# What is required:
Drop every image and restate the entries below word for word.

# Records to use:
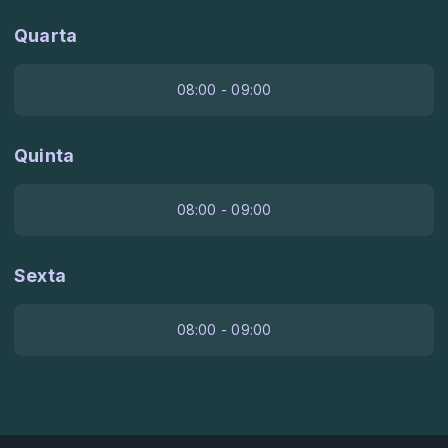
Quarta
08:00 - 09:00
Quinta
08:00 - 09:00
Sexta
08:00 - 09:00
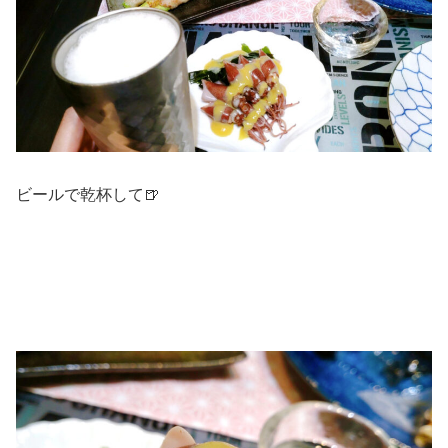
ビールで乾杯して🍺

# Exercise response:
Quarta
08:00 - 09:00
Quinta
08:00 - 09:00
Sexta
08:00 - 09:00
ビールで乾杯して🍺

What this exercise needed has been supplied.